Rats Nest bypassing component

I would draw the power section like this:

  1. It keeps to the convention of signals (power) flowing from left to right.
  2. It follows the convention of voltages going from top to bottom.
  3. It keeps the symbols non rotated.
  4. It puts the power conditioning right at the input connector, so you see quickly how it works.
  5. I put the power flags right on top of the power symbols. I am not sure yet if I keep doing that, but it sure does save some space.
  6. Note: I put the +12V power symbol on the other side of the fuse.
  7. Now you can use the +12V power symbol to directly connect to your arduino (and on other locations). In your circuit, Z1 and Z2 also connect to +12V, but they are not protected against reverse voltage by the fuse / diode combination.

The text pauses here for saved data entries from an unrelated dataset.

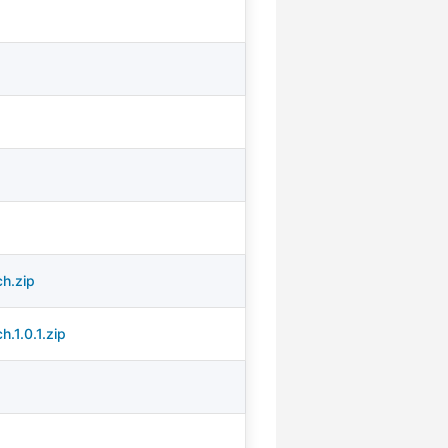
h.zip
.1.0.1.zip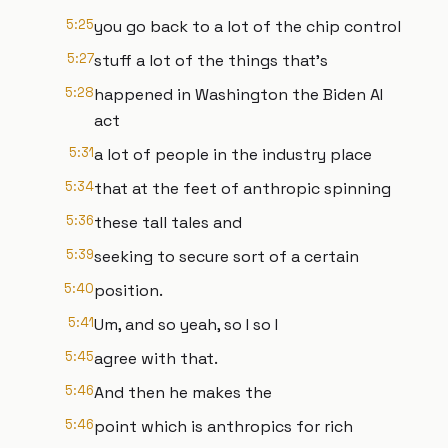
5:25
you go back to a lot of the chip control
5:27
stuff a lot of the things that's
5:28
happened in Washington the Biden AI
act
5:31
a lot of people in the industry place
5:34
that at the feet of anthropic spinning
5:36
these tall tales and
5:39
seeking to secure sort of a certain
5:40
position.
5:41
Um, and so yeah, so I so I
5:45
agree with that.
5:46
And then he makes the
5:46
point which is anthropics for rich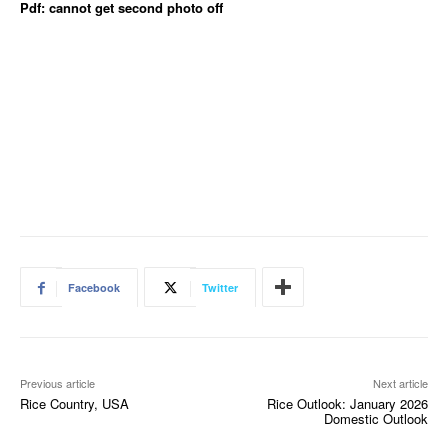
Pdf: cannot get second photo off
Facebook
Twitter
Previous article
Next article
Rice Country, USA
Rice Outlook: January 2026
Domestic Outlook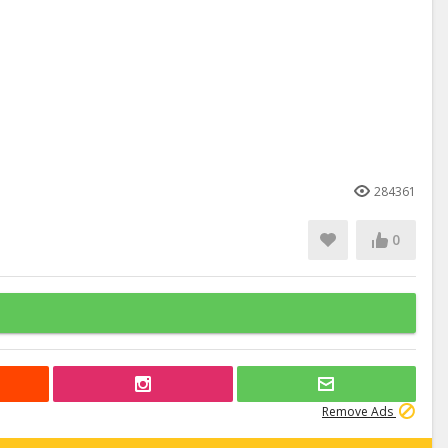
284361
0
Remove Ads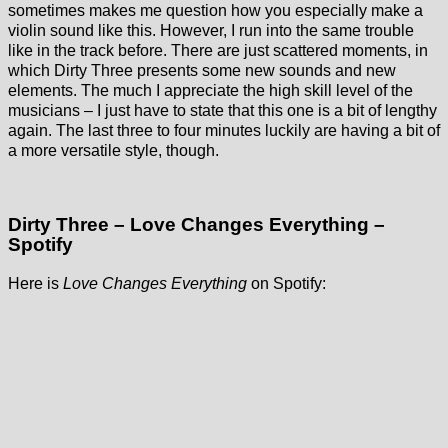
sometimes makes me question how you especially make a
violin sound like this. However, I run into the same trouble
like in the track before. There are just scattered moments, in
which Dirty Three presents some new sounds and new
elements. The much I appreciate the high skill level of the
musicians – I just have to state that this one is a bit of lengthy
again. The last three to four minutes luckily are having a bit of
a more versatile style, though.
Dirty Three – Love Changes Everything –
Spotify
Here is
Love Changes Everything
on Spotify: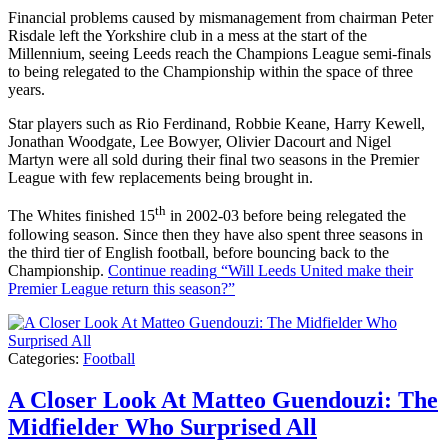
Financial problems caused by mismanagement from chairman Peter
Risdale left the Yorkshire club in a mess at the start of the
Millennium, seeing Leeds reach the Champions League semi-finals
to being relegated to the Championship within the space of three
years.
Star players such as Rio Ferdinand, Robbie Keane, Harry Kewell,
Jonathan Woodgate, Lee Bowyer, Olivier Dacourt and Nigel
Martyn were all sold during their final two seasons in the Premier
League with few replacements being brought in.
th
The Whites finished 15
in 2002-03 before being relegated the
following season. Since then they have also spent three seasons in
the third tier of English football, before bouncing back to the
Championship.
Continue reading
“Will Leeds United make their
Premier League return this season?”
Categories:
Football
A Closer Look At Matteo Guendouzi: The
Midfielder Who Surprised All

Mistake or intentional?
  8. Because all power conditioning stuff is now a small block, it’s easy to move to a convenient place later when your schematic gets more crowded.

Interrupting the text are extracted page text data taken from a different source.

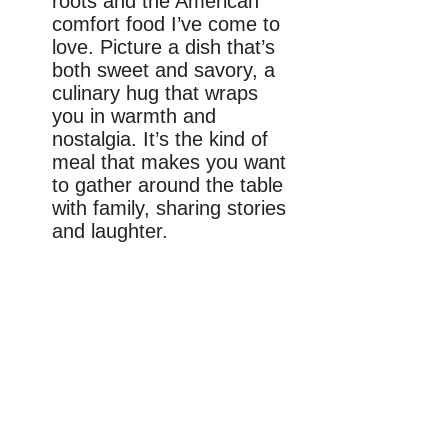
roots and the American
comfort food I’ve come to
love. Picture a dish that’s
both sweet and savory, a
culinary hug that wraps
you in warmth and
nostalgia. It’s the kind of
meal that makes you want
to gather around the table
with family, sharing stories
and laughter.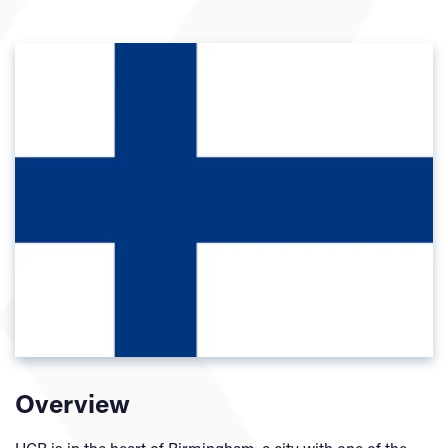
Overview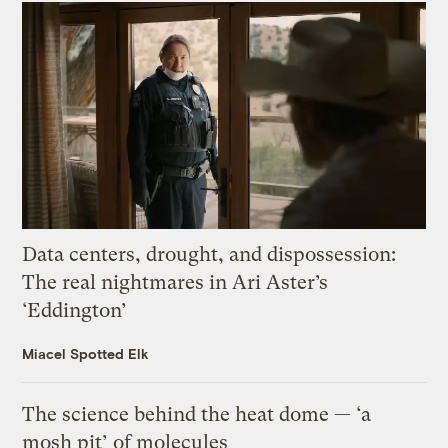
Data centers, drought, and dispossession:
The real nightmares in Ari Aster’s
‘Eddington’
Miacel Spotted Elk
The science behind the heat dome — ‘a
mosh pit’ of molecules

Nice, thank you so much for time and help. My plan was to add capacitors to each of the stepper motor drivers (Z1 & Z2) too. Don’t know if it’s needed though. Other boards use it like so.

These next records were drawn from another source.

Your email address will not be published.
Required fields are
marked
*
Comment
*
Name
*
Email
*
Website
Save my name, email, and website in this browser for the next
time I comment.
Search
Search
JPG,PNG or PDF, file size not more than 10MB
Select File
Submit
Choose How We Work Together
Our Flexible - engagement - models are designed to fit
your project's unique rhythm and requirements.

By drawing the power section like you did, will using the +12V symbol (and net) anywhere on the schematic now give me the benefit of the fuse, diode and capacitor, am I right ?

My plan is though to step down 12V to 7.2V and 5V for use my PCB. The 5V will be powering the nano and 7.2 will power a camera.

Yes. You can also additionally use net labels (hotkey L) to mark special nets. For example the wire between your input connector and the fuse could be labled “+12V_INPUT” or something like this. If you open the schematics setup dialog (right beside the “save” symbol") you can also assign netclasses, like “power”, “high speed”, “LED” or whatever you like. If you assign colors to those net classes you also have an instant impression what type of nets are where on your schematics. Can help greatly with bigger designs, you at you own discretion. Might be looking something like this:

Edit: For the caps on the stepper drivers: follow the instructions in the data sheet or the/a reference design until you are definitely sure you know, what you are doing.

The Nano already has a linear regulator from Vin to its 5V rail so you could power it from 12V, or the 7.2V rail if you prefer to transfer the dissipation to the 12V – 7.2V regulator.

Yeah, I know, I wanted to 1. Not put load on the nano regulator and 2. Learn about creating a voltage regulator circuit.

Did not think about the option to power both camera and nano of the 7.2 volt though. That might be worth doing.